Un type ambitieux donc. Et une grande gueule aussi. Son concours de punchlines avec Pinto da Costa s’annonce comme l’un des plus savoureux du moment. Le duel a d’ailleurs été amorcé par le plus âgé des deux présidents, lequel a lâché un subtil « je n’ai pas encore vu le Sporting jouer cette saison » , en référence à la supposée qualité de jeu des hommes de Leonardo Jardim. De Carvalho ne refuse pas le combat et répond à l’attaque de Pinto da Costa par un tacle à la gorge : « Mon père, que j’adore, a 80 ans. Donc je comprends. À partir d’un certain âge, on commence à avoir du mal avec certaines choses. (...) Ce n’est pas dans l’ADN du Sporting de passer sur Porto Canal (la chaîne de Porto). Cela explique sans doute pourquoi les dirigeants du FC Porto ne nous ont pas encore vus jouer.  » Tranchant.

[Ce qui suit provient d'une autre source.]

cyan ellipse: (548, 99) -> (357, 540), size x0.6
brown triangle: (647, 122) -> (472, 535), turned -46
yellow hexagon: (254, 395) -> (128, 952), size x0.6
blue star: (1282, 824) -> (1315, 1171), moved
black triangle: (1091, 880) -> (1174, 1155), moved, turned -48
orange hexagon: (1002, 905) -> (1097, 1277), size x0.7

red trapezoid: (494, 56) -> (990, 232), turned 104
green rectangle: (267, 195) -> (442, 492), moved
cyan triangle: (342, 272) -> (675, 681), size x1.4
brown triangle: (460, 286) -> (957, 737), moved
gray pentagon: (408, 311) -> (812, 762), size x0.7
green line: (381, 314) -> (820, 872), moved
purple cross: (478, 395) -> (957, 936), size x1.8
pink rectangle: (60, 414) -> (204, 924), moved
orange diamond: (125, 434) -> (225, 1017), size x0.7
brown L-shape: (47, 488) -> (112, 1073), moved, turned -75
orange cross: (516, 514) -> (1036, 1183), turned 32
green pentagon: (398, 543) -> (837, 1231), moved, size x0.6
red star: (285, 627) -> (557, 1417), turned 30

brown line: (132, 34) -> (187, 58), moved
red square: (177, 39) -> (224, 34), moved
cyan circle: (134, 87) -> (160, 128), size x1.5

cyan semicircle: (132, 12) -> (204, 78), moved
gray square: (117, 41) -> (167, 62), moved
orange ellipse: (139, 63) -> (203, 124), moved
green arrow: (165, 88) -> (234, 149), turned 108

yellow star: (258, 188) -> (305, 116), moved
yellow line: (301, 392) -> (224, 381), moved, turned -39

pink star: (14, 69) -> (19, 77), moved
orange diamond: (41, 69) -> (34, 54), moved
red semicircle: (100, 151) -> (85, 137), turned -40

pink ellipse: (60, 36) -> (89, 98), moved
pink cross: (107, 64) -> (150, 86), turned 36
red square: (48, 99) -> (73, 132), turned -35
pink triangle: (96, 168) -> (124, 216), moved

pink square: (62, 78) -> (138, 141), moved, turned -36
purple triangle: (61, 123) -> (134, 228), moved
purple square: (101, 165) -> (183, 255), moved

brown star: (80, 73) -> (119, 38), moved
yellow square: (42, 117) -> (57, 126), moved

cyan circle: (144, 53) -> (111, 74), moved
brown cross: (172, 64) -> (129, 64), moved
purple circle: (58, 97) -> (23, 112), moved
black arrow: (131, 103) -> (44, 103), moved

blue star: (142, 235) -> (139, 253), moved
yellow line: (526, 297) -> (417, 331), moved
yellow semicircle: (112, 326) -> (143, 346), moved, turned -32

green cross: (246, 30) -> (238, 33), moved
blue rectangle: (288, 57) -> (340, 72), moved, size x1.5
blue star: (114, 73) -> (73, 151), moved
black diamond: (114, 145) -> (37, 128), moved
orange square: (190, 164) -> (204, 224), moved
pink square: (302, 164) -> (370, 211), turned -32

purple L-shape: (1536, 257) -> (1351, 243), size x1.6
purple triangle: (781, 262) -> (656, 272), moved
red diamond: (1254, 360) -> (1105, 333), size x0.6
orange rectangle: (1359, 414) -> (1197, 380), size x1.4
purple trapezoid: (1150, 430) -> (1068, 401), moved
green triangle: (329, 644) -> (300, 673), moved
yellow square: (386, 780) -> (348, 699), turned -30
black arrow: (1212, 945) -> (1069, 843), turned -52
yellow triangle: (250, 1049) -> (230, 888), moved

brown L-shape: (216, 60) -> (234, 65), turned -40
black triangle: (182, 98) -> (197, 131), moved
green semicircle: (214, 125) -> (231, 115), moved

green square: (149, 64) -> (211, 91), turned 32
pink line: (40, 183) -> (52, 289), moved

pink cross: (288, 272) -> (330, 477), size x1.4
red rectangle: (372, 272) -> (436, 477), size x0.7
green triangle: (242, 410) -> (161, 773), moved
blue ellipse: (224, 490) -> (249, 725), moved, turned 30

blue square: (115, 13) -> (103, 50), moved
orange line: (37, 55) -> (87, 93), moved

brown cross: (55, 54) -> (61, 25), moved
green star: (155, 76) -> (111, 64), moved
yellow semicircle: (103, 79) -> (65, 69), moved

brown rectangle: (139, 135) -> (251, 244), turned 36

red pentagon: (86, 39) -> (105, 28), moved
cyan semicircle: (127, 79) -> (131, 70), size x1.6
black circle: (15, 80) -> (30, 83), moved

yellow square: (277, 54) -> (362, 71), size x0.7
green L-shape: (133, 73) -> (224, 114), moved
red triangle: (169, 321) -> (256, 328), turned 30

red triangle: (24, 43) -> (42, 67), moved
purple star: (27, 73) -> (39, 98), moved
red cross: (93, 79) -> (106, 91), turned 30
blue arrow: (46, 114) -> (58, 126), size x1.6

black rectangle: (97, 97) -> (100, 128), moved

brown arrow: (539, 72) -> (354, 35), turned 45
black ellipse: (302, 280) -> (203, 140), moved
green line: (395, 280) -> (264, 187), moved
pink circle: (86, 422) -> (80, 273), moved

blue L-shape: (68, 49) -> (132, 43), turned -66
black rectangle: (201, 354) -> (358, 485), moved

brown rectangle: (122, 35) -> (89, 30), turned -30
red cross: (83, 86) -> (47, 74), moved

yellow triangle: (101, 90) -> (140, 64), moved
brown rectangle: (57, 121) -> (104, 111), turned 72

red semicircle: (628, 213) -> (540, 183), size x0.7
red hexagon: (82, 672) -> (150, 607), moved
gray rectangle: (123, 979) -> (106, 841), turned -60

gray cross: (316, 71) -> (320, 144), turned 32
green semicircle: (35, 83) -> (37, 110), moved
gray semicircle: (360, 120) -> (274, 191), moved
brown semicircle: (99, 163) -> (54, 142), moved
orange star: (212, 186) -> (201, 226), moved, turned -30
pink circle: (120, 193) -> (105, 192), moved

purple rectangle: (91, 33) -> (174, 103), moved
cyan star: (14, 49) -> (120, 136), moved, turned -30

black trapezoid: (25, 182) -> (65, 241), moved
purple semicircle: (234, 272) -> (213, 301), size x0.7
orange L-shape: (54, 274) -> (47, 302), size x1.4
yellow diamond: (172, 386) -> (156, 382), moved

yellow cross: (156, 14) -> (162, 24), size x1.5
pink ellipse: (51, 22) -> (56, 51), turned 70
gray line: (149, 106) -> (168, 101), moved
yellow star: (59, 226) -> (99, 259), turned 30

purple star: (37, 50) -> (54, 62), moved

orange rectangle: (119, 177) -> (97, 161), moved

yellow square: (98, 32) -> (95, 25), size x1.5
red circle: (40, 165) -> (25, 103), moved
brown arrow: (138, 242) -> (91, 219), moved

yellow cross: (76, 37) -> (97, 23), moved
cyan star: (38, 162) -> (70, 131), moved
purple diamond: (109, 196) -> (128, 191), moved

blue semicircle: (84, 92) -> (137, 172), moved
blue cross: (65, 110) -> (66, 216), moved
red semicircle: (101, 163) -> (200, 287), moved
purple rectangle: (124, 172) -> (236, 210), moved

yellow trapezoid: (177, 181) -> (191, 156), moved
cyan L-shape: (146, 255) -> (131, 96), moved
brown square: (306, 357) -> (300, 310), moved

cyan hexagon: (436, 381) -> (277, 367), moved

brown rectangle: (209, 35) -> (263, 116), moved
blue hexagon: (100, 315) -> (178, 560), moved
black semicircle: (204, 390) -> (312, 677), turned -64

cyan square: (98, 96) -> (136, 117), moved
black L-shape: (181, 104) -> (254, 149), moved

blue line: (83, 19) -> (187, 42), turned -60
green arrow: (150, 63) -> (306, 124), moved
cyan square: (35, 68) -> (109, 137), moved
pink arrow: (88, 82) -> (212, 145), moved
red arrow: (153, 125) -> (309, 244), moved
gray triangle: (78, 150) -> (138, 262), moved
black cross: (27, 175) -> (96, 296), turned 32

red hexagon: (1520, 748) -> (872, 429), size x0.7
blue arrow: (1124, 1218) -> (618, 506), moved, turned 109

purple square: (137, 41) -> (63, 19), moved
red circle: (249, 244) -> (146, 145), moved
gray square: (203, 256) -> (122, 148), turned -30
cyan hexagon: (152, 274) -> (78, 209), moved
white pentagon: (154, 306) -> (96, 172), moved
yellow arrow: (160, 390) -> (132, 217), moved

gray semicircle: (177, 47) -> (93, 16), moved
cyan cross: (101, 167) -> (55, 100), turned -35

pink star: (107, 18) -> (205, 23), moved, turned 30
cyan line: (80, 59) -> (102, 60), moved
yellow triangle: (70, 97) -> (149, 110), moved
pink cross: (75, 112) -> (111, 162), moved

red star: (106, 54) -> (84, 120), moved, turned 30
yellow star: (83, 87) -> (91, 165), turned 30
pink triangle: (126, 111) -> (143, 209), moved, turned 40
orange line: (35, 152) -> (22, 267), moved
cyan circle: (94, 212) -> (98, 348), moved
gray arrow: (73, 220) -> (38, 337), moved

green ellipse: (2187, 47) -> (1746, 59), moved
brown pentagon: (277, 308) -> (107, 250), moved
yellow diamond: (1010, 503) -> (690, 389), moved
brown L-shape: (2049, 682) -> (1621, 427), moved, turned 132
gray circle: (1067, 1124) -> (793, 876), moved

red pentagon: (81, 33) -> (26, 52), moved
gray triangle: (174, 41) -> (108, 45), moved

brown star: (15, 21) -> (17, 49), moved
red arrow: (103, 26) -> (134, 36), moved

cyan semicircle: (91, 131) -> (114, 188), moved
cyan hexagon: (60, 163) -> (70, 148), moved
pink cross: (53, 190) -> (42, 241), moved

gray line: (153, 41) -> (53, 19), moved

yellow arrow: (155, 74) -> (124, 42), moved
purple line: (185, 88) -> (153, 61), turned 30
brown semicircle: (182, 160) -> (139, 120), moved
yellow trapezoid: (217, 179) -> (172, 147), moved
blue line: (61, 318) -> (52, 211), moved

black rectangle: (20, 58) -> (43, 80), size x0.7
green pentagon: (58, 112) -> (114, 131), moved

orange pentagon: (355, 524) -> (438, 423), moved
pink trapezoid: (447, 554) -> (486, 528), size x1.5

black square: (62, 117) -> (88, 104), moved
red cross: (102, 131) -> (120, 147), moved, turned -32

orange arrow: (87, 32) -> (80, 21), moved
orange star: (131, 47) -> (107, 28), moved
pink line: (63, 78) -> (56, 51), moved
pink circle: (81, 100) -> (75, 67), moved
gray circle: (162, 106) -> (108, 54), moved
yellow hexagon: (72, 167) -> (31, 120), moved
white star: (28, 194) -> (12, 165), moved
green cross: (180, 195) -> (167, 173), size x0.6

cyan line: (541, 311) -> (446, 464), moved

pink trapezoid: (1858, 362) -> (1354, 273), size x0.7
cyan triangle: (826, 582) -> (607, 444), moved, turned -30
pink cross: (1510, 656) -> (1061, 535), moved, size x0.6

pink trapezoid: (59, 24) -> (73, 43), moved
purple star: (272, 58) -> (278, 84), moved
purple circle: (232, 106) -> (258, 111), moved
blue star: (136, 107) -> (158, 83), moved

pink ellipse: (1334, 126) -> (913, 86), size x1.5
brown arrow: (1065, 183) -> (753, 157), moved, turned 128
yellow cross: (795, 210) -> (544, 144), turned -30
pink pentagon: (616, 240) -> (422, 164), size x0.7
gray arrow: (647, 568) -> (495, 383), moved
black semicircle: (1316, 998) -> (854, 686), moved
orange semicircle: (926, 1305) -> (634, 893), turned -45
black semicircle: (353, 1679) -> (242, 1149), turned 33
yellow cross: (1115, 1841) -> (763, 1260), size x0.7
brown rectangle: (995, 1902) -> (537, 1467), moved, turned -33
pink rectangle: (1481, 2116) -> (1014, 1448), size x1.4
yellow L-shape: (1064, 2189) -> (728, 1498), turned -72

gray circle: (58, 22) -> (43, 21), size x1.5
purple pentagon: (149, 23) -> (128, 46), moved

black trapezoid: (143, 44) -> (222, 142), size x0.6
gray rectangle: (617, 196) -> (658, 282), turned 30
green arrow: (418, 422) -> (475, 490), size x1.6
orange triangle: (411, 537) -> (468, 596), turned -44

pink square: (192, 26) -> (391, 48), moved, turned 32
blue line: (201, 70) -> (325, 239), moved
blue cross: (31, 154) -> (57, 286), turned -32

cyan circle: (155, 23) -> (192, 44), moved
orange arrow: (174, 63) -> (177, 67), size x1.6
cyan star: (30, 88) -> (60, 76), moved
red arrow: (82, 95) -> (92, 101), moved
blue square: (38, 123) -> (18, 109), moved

Bruno de Carvalho petit-neveu et petit-fils de

Le flamboyant dirigeant du Sporting a beau flinguer et détester l’homme le plus titré du football mondial, il partage énormément de points communs avec ce dernier. À commencer par l’amour du maillot. Bruno de Carvalho est devenu socio du Sporting à 14 ans, soit deux ans plus jeune que Pinto da Costa à Porto. Cette passion commune a poussé les deux hommes à tout lâcher pour vivre pour leur club respectif, où ils ont tous les deux dirigés la section rink-hockey (un sport important au Portugal) avant de passer aux choses sérieuses. Le Don Vito Corleone de Porto a, de son propre aveu, raté une carrière politique, là où son homologue lisboète a cessé ses activités d’entrepreneur, domaine dans lequel il excellait pourtant. Enfin, les deux hommes ont été plongés dans la marmite par leur famille étant gosses. Le patron des Dragons par un oncle, celui des Leões par son grand-père et un grand-oncle. Et ces deux-là n’étaient pas n’importe qui. Le premier, Eduardo de Azevedo, était écrivain et a notamment pondu L’Histoire et la vie du Sporting Clube de Portugal. Le second n’est autre que José Pinheiro de Azevedo, amiral puis Premier ministre portugais de septembre 1975 à juin 1976, alors que le pays essayait de se relever tant bien que mal de sa période « salazariste » . Autrement dit, Bruno de Carvalho est l’archétype même du sportinguista classique, cet intellectuel lisboète hautement éduqué ne manquant jamais d’écraser le premier bouseux venu. Une espèce née pendant la dictature (si Salazar n’avait officiellement aucun club, ses conseillers étaient majoritairement pour les Vert et Blanc) et désormais classée en voie de disparition par les écolos de WWF.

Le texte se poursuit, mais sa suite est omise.